Andrew Feldman Strategies is carrying the spear, issuing a press release that says the picture is dark, and that having Senate Minority Leader Chuck Schumer in the background is also what it makes it anti-Jewish.

But Gross himself got into the act, calling the ad “disgusting.”

“This ad has disgusting anti-Semitic tropes but it’s what we should expect from a candidate who has hidden how his family does business with communist China and has voted time and again to benefit their bottom line. They should take the ad down,” Gross huffed in the press release. So did a few others who are clearly in the Democrat camp, such as J Street, a liberal advocacy group, and the Jewish Democratic Council of America.

In recent weeks, Gross has called Sullivan a number of names, (lapdog, corrupt, communist Chinese sympathizer, and has made numerous there unfounded accusations, such as blaming him for the coronavirus pandemic.

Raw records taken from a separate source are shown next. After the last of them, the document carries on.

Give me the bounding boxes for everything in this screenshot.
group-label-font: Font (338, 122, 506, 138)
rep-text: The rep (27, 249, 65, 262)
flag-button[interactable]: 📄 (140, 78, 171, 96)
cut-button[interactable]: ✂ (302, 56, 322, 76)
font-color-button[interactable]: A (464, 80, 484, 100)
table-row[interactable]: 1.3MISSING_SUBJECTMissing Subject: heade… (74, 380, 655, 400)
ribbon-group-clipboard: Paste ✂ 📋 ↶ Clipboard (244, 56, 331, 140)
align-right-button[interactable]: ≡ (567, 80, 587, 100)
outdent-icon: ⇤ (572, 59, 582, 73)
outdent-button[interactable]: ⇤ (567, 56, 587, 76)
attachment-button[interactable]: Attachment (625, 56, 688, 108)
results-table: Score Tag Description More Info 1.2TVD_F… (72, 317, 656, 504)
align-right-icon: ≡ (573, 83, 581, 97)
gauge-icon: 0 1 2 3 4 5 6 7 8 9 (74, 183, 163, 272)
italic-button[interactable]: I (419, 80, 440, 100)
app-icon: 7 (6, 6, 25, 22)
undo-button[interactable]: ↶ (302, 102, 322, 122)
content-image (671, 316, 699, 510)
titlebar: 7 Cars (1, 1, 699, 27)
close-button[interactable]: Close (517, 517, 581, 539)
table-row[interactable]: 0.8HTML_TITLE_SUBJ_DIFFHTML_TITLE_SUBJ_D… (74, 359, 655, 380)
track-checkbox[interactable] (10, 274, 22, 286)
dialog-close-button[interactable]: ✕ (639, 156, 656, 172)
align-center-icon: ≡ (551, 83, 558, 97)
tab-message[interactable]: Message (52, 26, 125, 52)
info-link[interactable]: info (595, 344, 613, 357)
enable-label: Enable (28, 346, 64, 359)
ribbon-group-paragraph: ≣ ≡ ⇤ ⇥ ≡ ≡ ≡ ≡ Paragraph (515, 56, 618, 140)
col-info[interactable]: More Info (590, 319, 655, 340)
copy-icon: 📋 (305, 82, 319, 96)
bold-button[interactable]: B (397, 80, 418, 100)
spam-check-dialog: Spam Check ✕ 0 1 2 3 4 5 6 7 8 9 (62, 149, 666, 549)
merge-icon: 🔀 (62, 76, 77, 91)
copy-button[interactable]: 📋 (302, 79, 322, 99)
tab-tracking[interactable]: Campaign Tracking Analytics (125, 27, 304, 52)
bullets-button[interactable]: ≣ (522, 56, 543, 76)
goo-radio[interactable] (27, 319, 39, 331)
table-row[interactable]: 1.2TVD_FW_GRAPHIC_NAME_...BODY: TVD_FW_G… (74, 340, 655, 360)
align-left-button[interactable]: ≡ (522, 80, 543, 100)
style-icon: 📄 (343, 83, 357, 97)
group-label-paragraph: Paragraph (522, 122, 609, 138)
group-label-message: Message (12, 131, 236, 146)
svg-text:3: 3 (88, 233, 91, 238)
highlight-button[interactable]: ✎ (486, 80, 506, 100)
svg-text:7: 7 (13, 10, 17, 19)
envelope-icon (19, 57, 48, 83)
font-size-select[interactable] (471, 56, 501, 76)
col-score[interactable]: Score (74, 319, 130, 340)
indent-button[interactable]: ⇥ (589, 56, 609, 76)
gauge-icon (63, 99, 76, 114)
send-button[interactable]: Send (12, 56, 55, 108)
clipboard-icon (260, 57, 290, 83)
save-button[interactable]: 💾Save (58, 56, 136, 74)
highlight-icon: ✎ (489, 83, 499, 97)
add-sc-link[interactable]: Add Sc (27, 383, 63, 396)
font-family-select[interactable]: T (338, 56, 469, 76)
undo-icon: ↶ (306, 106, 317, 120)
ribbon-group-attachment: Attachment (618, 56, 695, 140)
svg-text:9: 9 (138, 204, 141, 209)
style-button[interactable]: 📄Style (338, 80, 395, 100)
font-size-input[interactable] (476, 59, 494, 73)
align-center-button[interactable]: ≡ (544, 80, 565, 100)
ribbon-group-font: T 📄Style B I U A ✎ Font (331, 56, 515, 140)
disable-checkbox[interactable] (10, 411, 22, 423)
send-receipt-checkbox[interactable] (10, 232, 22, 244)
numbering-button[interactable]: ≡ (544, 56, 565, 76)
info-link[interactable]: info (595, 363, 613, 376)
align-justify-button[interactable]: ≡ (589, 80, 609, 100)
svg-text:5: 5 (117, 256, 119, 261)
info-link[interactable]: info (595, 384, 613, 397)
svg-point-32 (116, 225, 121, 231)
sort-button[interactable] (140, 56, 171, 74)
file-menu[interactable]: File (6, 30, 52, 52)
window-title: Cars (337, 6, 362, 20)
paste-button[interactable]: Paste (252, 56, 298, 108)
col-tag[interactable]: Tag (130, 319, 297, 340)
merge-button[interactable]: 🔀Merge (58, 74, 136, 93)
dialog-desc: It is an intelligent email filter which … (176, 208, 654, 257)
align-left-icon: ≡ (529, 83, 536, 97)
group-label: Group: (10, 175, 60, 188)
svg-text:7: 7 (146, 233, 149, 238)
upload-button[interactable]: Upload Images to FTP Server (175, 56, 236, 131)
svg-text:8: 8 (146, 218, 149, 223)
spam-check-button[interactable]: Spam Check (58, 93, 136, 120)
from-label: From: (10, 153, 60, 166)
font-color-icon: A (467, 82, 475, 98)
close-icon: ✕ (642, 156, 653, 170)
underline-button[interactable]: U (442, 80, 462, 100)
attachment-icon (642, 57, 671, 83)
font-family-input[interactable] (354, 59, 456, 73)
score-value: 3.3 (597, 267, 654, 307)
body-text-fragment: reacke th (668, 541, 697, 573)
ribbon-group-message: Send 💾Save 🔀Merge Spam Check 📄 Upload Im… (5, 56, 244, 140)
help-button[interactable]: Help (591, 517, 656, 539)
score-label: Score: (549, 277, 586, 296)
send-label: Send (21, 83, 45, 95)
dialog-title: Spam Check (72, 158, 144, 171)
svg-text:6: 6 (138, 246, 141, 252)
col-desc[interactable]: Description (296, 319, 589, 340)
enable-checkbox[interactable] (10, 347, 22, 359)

Gross is the son of the late Avrum Gross, who was a Jew from New York City. It’s unclear if Alan’s mother is Jewish; her maiden name was Teeple, a Germanic name, typically. In her time, Shari Gross was a significant political player in Juneau, and was a founder of the Alaska League of Women Voters, a known liberal group that pretend to be neutral.

It’s unclear why Alan Gross believes that the depiction of him with Schumer and dark money is anything but accurate, since his campaign has been built on $25 million in Outside dark money, and since he has met with Sen. Minority Leader Chuck Schumer and pledged his loyalty. Schumer’s political action committee has contributed tens of thousands of dollars to Gross’ campaign.

In 2016, Democrats in Juneau savaged Republican women for an ad that was fair game for criticizing Democrats and their spendthrift ways. The Republican Women of Juneau found the “anti-Semitic” claim against them to be so hateful and unworthy, they simply didn’t respond, although through actors such as former Gov. Walker chief of staff Scott Kendall, the abuse against the Juneau Republican women made it to the Washington Post, which happily continued the accusation.